Emphasizing a spirit of cooperation, Obama called for joint efforts to address climate change, including sharing about clean-energy technologies and significantly cutting back on “super greenhouse gas” production — on the hydrofluorocarbons (HFC) used in air conditioners and refrigerators.
While China seems to be serious about the pollution it generates within its own borders, many questions remain about its concern for environmental issues around the world, especially in the many places in which it has invested.
China and HFCs
China, the world’s largest producer of HFCs, has so far resisted demands to lower its reliance on them. As of April, it agreed to end HFC production by 2030, spurred by a $385 million aid package put forward under the Montreal Protocol.
China has held out from agreeing to binding commitments, arguing that doing so would be unfair in view of its state of development. Numerous reports about air pollution in major cities and mismanagement of environmental resources as China develops mines in Tibet have only contributed to the sense that Beijing, while investing in solar power and other forms of green energy, is not really serious about environmental issues.
With China’s economy ranked the second-largest in the world and with predictions that it will surpass the U.S. for the #1 spot in a matter of years, it seems it is time to reconsider claims that China cannot implement more stringent environmental regulations out of fears of hampering development. As one sign of its seemingly ever-growing economic might, China has been investing heavily around the world in what amounts to the building of an “economic empire,” as Heriberto Araújo and Juan Pablo Cardenal recently write in the New York Times.

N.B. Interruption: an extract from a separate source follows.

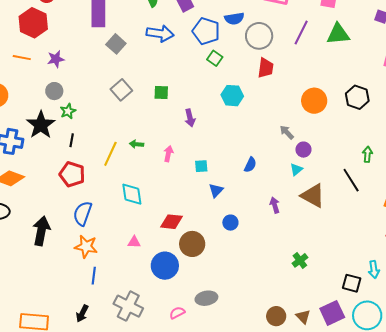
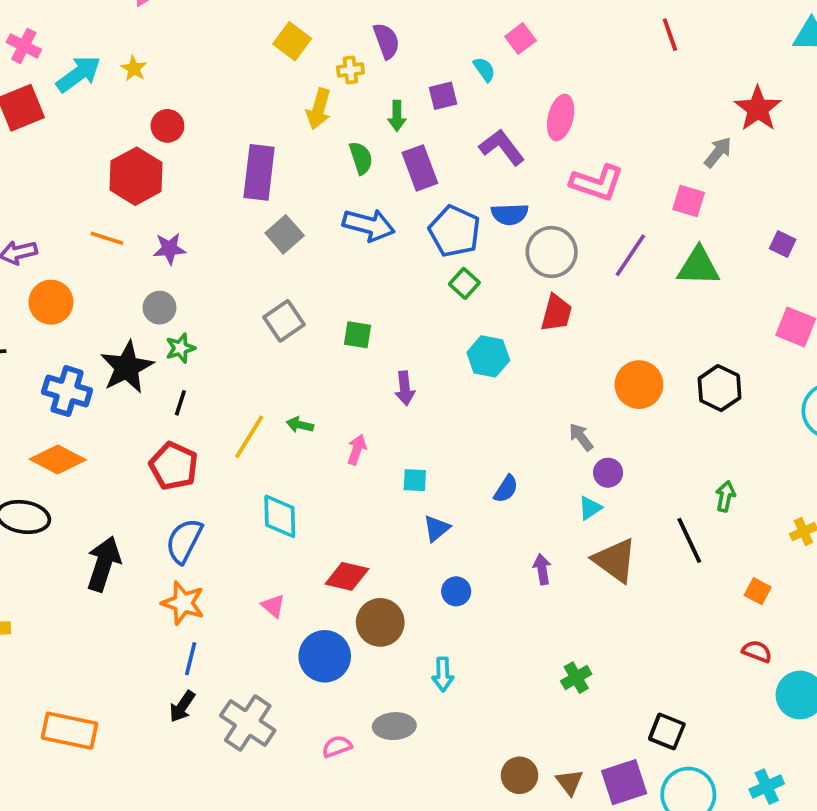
pink triangle: (134, 242) -> (273, 606), turned 32
cyan arrow: (374, 270) -> (443, 674), moved
black arrow: (82, 313) -> (182, 706), moved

China’s Growing Economic Empire
Here are just some of the places where China’s influence is growing:
The Export-Import Bank of China is assisting in the building of three hydroelectric dams in Ecuador including the $2.3 billion Coca Codo Sinclair Dam — a 1,500 megawatt project that could damage the country’s highest waterfall, San Rafael Falls (pictured above). The falls are part of the Sumaco Biosphere Reserve, which is located in the biodiverse transition zone between the Andes and Amazon.
China also has a hand in the biggest engineering project in Africa, the Merowe Dam on the Nile in Sudan. This hydroelectric dam has been described as one of the “most destructive” in the world. It has a capacity of 1,250 megawatts and has more than doubled Sudan’s electricity generation — and has displaced some 50,000 people.
China has also invested billions of dollars in Sudan’s oil, but shown little regard for human rights. While China has shown some support for peacekeepers in Darfur, the country has abstained from voting on most United Nations measures that are intended to “entice or force Sudan to protect human rights there,” according to NPR.
Chinese company Cosco leased (for 500 euros or $647 million) half of the Greek port of Piraeus in 2010. The half now run by the Chinese is bustling and handling a far heavier volume of cargo than the half still owned by Greece, where workers have relatively higher wages and work according to labor rules.
Greece’s unions indeed fought the Chinese taking over half of the Piraeus’ port. As one Greek ex-employee of Cosco says, Chinese investment has resulted in “Chinese labor standards” in which workers’ safety is routinely compromised and one can be fired at any moment.
Last year, Greenland (whose minimum wage is one of the highest in the world) passed legislation that allowed for foreign workers in the country to earn salaries below the local legal minimum wage. That is, Greenland changed its own law in a concession to China, to gain access to its money and experience to develop resources in Arctic territory.
Chinese companies had said they would only invest in the “high-risk, costly exploitation of Greenland’s vast mining resources” if thousands of low-wage Chinese employees could be allowed to work in the country.
5. United States
Last week, a Chinese company, Shuanghui, made a bid to take over U.S. company Smithfield Foods, opening questions about food safety in the wake of numerous reports, and academic studies, of excessive antibiotic use on Chinese farms. Other American businesses that Chinese companies have taken over include IBM’s personal computing division and AMC movie theaters; China has also invested in a number of energy companies.
In addition, China has also become a major investor in Germany and Australia and controls oil pipelines that crisscross Asia from Turkmenistan to China.
As Araújo and Cardenal write, “it is China that needs to adapt to the world, not the other way around.” We need to hold China to its promises about reducing HFC use and also, with an eye on its growing influence around the word, fight to protect environmental resources and human and workers’ rights.
Maybe Beijing will clean up its air, but what good is this if China’s economic investments are polluting the rest of the world?